By Jim Ellis July 31, 2019 — The announcement that Dan Coats is resigning as Director of National Intelligence and Texas Rep. John Ratcliffe (R-Heath/Rockwall) being nominated to replace him creates another open House seat. Now within the space of just one week, the number of open congressional seats for the next election has jumped from 10 to 14.
It is likely that Ratcliffe will go through the confirmation process well into November, meaning Gov. Greg Abbott (R) will call a special election to fill the balance of the current term upon the nominee’s confirmation. Looking ahead, it is likely the special general could fall on March 3, which is the day of the 2020 Texas primary, which means that the candidates would be running to simultaneously fill the current term and for the 2020 party nomination. The confirmation process and calendar, however, will largely dictate if such a schedule will happen.
John Ratcliffe was elected to the House in 2014, after he defeated 34-year congressional veteran Ralph Hall (R-Rockwall) in that year’s Republican primary. He was easily elected in the three subsequent general elections and posted a 76 percent victory last November.
Texas’ 4th District begins at Texarkana on the Texas/Arkansas border, encompasses the counties that touch the northwest Louisiana boundary, and then moves westward and well north of Dallas along the Red River and Oklahoma state line.
The district encompasses 16 counties and parts of two others, containing the population centers of Rockwall/Heath, Texarkana, and Greenville. CD-4 is safely Republican.

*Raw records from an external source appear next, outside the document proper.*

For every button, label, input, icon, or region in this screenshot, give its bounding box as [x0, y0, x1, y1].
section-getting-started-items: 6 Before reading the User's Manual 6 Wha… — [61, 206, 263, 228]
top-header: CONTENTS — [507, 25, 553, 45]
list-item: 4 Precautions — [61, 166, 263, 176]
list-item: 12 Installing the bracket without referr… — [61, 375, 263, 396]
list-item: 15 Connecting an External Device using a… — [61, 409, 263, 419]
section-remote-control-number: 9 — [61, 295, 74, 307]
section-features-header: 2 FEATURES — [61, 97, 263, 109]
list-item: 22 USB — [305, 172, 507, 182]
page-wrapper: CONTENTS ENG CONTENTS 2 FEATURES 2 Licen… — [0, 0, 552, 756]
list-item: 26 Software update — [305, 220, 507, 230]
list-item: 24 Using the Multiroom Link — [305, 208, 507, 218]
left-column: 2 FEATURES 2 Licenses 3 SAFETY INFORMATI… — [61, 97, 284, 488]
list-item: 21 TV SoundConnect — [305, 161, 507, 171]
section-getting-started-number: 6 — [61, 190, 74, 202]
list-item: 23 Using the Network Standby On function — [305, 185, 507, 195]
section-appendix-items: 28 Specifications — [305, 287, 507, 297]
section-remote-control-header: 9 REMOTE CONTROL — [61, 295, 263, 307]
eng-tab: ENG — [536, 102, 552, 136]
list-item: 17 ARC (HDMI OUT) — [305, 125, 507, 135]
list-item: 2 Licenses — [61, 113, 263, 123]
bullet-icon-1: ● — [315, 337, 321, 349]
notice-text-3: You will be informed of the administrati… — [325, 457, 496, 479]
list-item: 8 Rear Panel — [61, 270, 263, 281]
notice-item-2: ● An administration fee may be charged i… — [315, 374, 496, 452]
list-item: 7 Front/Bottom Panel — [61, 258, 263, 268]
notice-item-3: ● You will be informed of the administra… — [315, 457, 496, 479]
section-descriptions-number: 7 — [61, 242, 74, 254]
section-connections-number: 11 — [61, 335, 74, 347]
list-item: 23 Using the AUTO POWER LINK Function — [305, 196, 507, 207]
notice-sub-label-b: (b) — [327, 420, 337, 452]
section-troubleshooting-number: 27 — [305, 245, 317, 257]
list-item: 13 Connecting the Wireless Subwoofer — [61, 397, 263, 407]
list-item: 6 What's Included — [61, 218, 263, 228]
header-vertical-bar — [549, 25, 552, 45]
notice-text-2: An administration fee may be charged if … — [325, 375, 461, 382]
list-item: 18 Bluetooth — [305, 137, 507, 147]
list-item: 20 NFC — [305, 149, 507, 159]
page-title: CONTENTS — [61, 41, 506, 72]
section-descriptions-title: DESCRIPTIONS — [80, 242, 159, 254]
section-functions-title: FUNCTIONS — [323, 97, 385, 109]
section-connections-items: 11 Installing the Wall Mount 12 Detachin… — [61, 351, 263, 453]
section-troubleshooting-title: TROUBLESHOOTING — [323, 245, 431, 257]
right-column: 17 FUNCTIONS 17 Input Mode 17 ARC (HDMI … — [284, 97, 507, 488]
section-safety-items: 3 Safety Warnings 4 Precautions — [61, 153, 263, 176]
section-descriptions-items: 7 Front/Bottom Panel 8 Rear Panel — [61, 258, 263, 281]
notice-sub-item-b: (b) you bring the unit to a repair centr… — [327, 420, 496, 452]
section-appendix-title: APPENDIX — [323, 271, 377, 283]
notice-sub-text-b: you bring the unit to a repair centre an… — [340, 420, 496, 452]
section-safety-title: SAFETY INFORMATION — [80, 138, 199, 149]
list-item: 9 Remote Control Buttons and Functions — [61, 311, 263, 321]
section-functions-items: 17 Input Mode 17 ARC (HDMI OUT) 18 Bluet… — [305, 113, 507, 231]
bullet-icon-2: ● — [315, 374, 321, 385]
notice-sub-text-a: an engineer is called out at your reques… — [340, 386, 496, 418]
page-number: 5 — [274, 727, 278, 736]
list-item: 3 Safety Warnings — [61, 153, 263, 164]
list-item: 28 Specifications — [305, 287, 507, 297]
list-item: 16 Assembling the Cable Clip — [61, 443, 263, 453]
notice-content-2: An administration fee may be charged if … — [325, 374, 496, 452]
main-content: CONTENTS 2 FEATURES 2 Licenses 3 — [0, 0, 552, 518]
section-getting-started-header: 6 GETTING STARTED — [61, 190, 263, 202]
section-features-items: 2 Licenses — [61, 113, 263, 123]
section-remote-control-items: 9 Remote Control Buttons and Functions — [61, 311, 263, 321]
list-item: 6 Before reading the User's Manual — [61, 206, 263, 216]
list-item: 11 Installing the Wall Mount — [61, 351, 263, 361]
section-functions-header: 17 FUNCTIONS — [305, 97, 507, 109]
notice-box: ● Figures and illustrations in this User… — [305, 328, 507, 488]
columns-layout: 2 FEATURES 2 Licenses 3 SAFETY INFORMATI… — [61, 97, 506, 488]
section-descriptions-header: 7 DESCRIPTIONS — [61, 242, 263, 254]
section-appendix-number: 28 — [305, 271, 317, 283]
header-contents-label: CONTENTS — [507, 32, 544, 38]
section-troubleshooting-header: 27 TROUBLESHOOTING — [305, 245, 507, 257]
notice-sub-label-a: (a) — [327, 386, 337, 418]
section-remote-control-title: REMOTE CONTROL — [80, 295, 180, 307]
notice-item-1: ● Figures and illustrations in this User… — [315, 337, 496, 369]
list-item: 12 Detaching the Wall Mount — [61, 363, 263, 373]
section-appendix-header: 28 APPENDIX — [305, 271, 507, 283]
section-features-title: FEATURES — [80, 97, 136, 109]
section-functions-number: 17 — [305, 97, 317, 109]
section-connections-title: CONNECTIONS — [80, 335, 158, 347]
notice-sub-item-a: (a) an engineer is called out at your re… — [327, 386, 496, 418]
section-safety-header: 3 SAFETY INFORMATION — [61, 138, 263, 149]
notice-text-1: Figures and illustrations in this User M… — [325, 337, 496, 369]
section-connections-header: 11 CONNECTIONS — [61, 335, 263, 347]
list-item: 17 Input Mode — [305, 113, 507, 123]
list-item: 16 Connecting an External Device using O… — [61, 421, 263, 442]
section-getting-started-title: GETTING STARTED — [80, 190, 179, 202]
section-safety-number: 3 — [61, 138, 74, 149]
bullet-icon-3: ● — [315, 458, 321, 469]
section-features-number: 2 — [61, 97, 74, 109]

President Trump carried the district by better than a 3:1 ratio (75-21 percent), making it his third best district among Texas’ 36 seats and behind only two CDs in the western part of the state.
The Ratcliffe district is not likely to be competitive in a general election, but the Republican primary expects to be a major political battle. Two state senators jointly represent almost all of the CD: state Sens. Bob Hall (R-Rockwall) and Bryan Hughes (R-Mineola).
The latter man’s home is just outside the 4th District boundaries, but his state Senate seat, which is close to 15 percent larger than Texas congressional districts in population, covers the entire eastern section of the Ratcliffe CD. Sen. Hall, on the other hand, represents the population heart of the congressional seat: the counties in and around the city of Rockwall, which is now virtually an outer Dallas suburb.
At this point, neither man has indicated that he would run for the open congressional seat, and there will be several other state representatives, local officials, and prominent business leaders who are likely to enter the GOP primary. As an aside, Texas has staggered state Senate terms for its members; therefore, Sen. Hall would not have to risk his Senate seat to run for Congress, but Sen. Hughes would.
Texas now has two open seats, since Houston-area Rep. Pete Olson (R-Sugar Land) was one of the three members to announce his or her retirement last week.
Because the Olson seat would be much more competitive in the general election, we can expect those outside groups looking to convert or protect a seat to focus there, and in as many as eight challenger races throughout the state. This likely means the 4th District’s eventual Republican nominee becomes the prohibitive favorite to win both the special election and the regular November 2020 vote in virtually unencumbered fashion.